Lord Andrew Lloyd Webber announced this week that he wishes to buy back full control over his theatrical company, The Really Useful Group (RUG). Rumours surrounding the future of the RUG were sparked last week when minority shareholder Polygram - which has a 30% stake with Lloyd Webber's 70% stake - was bought for £6 billion by Canadian drinks and entertainment group Seagram.

These rumours were followed by press reports that Michael Ovitz, former deputy chairman of Disney, was interested in buying the company and was willing to pay up to £150 million. Ovitz's own production company Livent is responsible for hits such as Ragtime and Show Boat in New York and Lloyd Webber's Cats in Toronto.

But Lloyd Webber has denied any such possible sale, saying that he intended to buy the remaining stake in his company personally. 'Far from wanting to dilute my involvement, I am eager to acquire the PolyGram minority shareholding if that is available to me and indeed formally made such an offer to Polygram before Seagram's involvement was announced,' he said.

In fact, according to an RUG spokesperson, the contract with RUG and PolyGram includes a 'legal pre-emption right' so that, if the stake ever was to be sold, it must first be offered to Lloyd Webber.

Lloyd Webber also quashed rumours that financial difficulties persist at the RUG. He said: 'I have never seen The Really Useful Group in such good shape. We have a new team of managers - young and enthusiastic - who are taking the group forward on all fronts,' he said. 'We have expanded the company considerably over the past year with additional staff to work on new projects, particularly in video, record and film.'

The RUG spokesperson added to What's On Stage that profit forecasts for this year are in excess of £10 million. He says that Lloyd Webber is especially excited about revenues for film quality videos, which he sees as a way of presenting musical theatre to a whole new audience.

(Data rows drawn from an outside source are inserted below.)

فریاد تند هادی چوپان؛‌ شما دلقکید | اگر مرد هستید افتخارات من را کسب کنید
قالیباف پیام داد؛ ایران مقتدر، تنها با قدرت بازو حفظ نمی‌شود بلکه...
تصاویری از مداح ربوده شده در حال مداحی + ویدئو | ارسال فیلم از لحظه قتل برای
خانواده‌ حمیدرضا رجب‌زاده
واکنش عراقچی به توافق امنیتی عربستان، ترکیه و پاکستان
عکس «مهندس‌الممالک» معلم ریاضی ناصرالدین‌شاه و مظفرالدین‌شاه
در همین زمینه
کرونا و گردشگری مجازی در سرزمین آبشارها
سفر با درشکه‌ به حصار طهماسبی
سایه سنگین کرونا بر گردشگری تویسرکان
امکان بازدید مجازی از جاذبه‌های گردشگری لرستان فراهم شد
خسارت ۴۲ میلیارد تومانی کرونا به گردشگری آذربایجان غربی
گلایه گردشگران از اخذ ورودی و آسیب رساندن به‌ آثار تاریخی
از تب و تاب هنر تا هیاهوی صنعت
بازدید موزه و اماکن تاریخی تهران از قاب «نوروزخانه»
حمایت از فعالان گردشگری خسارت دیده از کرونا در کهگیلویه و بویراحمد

Cats has recently been filmed - with full, digital surround-sound - and is due for worldwide video release by Christmas. RUG is also in negotiations for the production to be televised in the UK sometime next year. Joseph and the Amazing Technicolor Dreamcoat, starring Donny Osmond, is due to be filmed in January or February of 1998.

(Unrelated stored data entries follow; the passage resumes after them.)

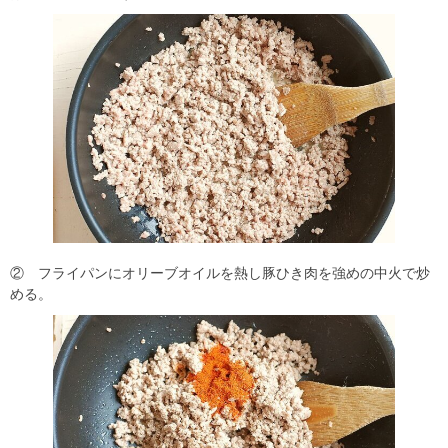
② フライパンにオリーブオイルを熱し豚ひき肉を強めの中火で炒
める。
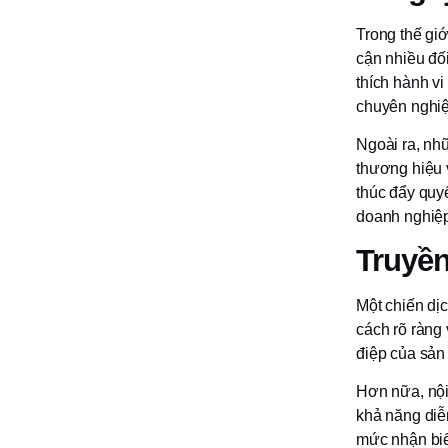
Trong thế giớ
cận nhiều đố
thích hành vi
chuyên nghiệ
Ngoài ra, nh
thương hiệu 
thúc đẩy quy
doanh nghiệp
Truyền
Một chiến dị
cách rõ ràng
điệp của sản
Hơn nữa, nội
khả năng diễ
mức nhận biế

Other upcoming projects include a film of Phantom of the Opera, starring Antonio Banderas, for cinema release. And author Frederick Forsyth is currently writing a novella which may become a sequel to Phantom. Lloyd Webber is scheduled to begin work on the project following the opening of his latest musical, Whistle Down the Wind, which receives its world premiere at the Aldwych Theatre in the West End on 1 July 1998.